Coregonus fontanae
- Conservation status: Critically Endangered (IUCN 3.1)

Scientific classification
- Kingdom: Animalia
- Phylum: Chordata
- Class: Actinopterygii
- Order: Salmoniformes
- Family: Salmonidae
- Genus: Coregonus
- Species: C. fontanae
- Binomial name: Coregonus fontanae M. Schulz and Freyhof, 2003

= Coregonus fontanae =

- Genus: Coregonus
- Species: fontanae
- Authority: M. Schulz and Freyhof, 2003
- Conservation status: CR

Species of fish

Coregonus fontanae, also known as the Stechlin cisco, Fontane cisco, or Fontane's cisco, is a putative species of freshwater whitefish in the family Salmonidae endemic to the Großer Stechlinsee in northern Germany. It is believed to have recently evolved from the sympatric vendace, Coregonus albula.

==Description==
Coregonus fontanae is highly dwarfed, and is believed to be the world's smallest type of cisco. The maximum length recorded for this species is 12.6 cm, and 10 cm is believed to be a typical size.
Stechlin ciscoes are silvery pink in body color, with a bluish-brown back and glassy fins.

The Stechlin cisco is taxonomically distinguished from the vendace and the other dwarfed cisco species by its low number of lateral line scales (69–77), by some bodily proportions, by the length of its gill rakers, by its slow growth, by its glassy fins, and by its spring spawning season.

== Taxonomy and evolution==
The existence of two forms of vendace-like whitefish in Lake Stechlin was noted by G. Bauch in 1953 and A. K. Awand and colleagues in the 1990s. During Maurice Kottelat and Jörg Freyhof's survey of the freshwater fish of Europe, the taxonomic status of the deviating form was more closely examined, and Freyhof with M. Schulz described it as a separate species on the basis of its spring spawning season and small size. They named it in honor of German literary figure Theodor Fontane, whose last completed novel, Der Stechlin, used Lake Stechlin's landscape as a backdrop.

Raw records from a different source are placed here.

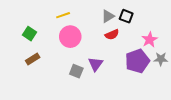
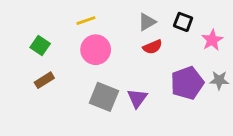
black square: (126, 16) -> (183, 22), moved
pink star: (150, 40) -> (212, 40), moved
purple triangle: (96, 64) -> (137, 98), moved
gray square: (76, 71) -> (104, 97), size x1.5

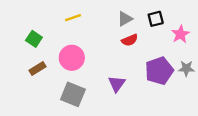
black square: (183, 22) -> (156, 19), turned -35
pink circle: (96, 50) -> (72, 58), moved
gray square: (104, 97) -> (73, 94), moved

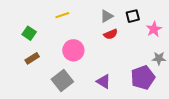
pink circle: (72, 58) -> (73, 50), moved
purple pentagon: (159, 71) -> (143, 77), moved
purple triangle: (117, 84) -> (104, 82), moved, turned -35
gray square: (73, 94) -> (62, 81), turned 30

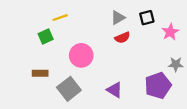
yellow line: (62, 15) -> (60, 18), moved
green square: (29, 33) -> (46, 36), moved, turned 32
brown rectangle: (32, 58) -> (40, 73), moved, turned 32

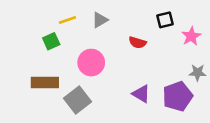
gray triangle: (118, 18) -> (100, 20), moved
red semicircle: (122, 38) -> (137, 42), turned 40
brown rectangle: (40, 73) -> (45, 83), size x1.5
purple triangle: (115, 90) -> (141, 94), moved

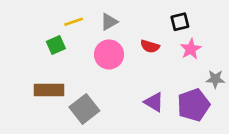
pink star: (191, 36) -> (191, 49), moved
pink circle: (91, 63) -> (109, 54), moved

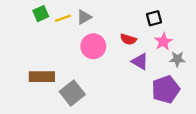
gray triangle: (109, 22) -> (84, 17), moved
green square: (56, 45) -> (41, 14), moved
gray star: (215, 79) -> (177, 59), moved
purple triangle: (154, 102) -> (140, 61), moved

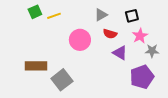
gray triangle: (84, 17) -> (101, 15), moved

The Stechlin cisco represents the extreme of a pattern of cisco adaptive radiations into dwarf, spring-spawning, cold-tolerant forms in northern European lakes after the last glacial period 12,000 years ago. The results of this evolution in various lakes were formerly considered to be single species, Coregonus trybomi, but mitochondrial DNA, allozyme and microsatellite DNA studies show that the spring-spawning populations in various lakes each evolved independently from the vendace. Another similar pair is found in the German lake Breiter Luzin, 30 km from the Großer Stechlinsee, involving C. albula and Coregonus lucinensis. Genetic differences between the sympatric morphs within each German lake, and between populations of different lakes, are minimal.

==Distribution==
This species is restricted to the Großer Stechlinsee (also called Lake Stechlin), near the town of Stechlin in the north of Brandenburg state in Germany. Lake Stechlin is a deep, cool, chalky, oligotrophic lake of recent glacial origin. Lake Stechlin has an area of 4.3 km2 and reaches a maximum depth of 68 m and a mean depth of 22.8 m. In Lake Stechlin, this species and the vendace (Coregonus albula) make up 95 percent of the fish biomass. Lake Stechlin is part of Stechlin-Ruppiner Land Nature Park. The IUCN Red List considers the species to be Critically Endangered.

==Ecology==
Stechlin ciscoes feed primarily on cladocerans and copepods. They are found throughout the lake, though they are generally pelagic in cool, deep water. They differ little in dietary preferences from the sympatric vendace, but they differ substantially in habitat. They live to be four to five years old, and spawn in the spring, unlike the vendace. They have been found to have a reduced metabolic rate as an adaptation to their habitat.